1 Same Day Emergency Care: reducing variation in SDEC provision by providing guidance about operating a variety of SDEC services for at least 12 hours per day, 7 days per week.
 2Frailty: reducing variation in acute frailty service provision. Improving recognition of cases that could benefit from specific frailty services and ensuring referrals to avoid admission. 
 3Inpatient flow and length of stay (acute): reducing variation in inpatient care (including mental health) and length of stay for key iUEC pathways/conditions/cohorts by implementing in-hospital efficiencies and bringing forward discharge processes for pathway 0 patients.
 4Community bed productivity and flow: reducing variation in inpatient care and length of stay, including mental health, by implementing in-hospital efficiencies and bringing forward discharge processes.
 5Care transfer hubs: implementing a standard operating procedure and minimum standards for care transfer hubs to reduce variation and maximise access to community rehabilitation and prevent re-admission to a hospital bed.
 6Intermediate care demand and capacity: supporting the operationalisation of ongoing demand and capacity planning, including through improved use of data to improve access to and quality of intermediate care including community rehab.
 7Virtual wards: standardising and improving care across all virtual ward services to improve the level of care to prevent admission to hospital and help with discharge.
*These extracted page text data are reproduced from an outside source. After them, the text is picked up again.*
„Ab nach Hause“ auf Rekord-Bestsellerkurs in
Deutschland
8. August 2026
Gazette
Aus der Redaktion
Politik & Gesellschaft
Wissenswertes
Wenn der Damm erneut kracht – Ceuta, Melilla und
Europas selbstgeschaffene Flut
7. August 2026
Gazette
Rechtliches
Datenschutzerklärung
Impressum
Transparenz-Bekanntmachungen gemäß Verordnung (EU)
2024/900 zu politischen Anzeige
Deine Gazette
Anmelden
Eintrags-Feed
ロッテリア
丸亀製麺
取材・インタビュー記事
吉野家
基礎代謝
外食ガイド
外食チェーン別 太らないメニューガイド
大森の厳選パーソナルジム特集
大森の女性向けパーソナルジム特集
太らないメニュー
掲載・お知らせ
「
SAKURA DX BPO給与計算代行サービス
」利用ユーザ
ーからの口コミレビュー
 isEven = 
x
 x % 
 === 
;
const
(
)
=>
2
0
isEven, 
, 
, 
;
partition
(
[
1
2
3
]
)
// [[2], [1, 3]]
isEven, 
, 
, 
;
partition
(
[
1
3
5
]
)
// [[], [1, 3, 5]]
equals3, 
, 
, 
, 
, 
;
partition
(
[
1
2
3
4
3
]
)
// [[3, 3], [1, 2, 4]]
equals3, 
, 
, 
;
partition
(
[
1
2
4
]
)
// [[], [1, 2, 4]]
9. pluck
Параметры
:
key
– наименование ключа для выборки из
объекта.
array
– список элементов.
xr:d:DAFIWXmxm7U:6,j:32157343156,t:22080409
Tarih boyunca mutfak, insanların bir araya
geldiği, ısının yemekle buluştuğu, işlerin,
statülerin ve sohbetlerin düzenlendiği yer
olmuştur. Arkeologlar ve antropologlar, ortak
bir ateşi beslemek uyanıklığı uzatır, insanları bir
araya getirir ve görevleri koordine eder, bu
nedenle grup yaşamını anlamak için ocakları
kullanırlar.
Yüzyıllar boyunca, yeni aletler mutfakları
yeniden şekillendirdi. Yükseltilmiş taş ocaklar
 8Urgent Community Response: increasing volume and consistency of referrals to improve patient care and ease pressure on ambulance services and avoid admission.
 9Single point of access: driving standardisation of urgent integrated care co-ordination which will facilitate whole system management of patients into the right care setting, with the right clinician or team, at the right time. This should include mental health crisis pathways and alternatives to admission, eg home treatment
 10Acute Respiratory Infection Hubs: support consistent roll out of services, prioritising acute respiratory infection, to provide same day urgent assessment with the benefit of releasing capacity in ED and general practice to support system pressures.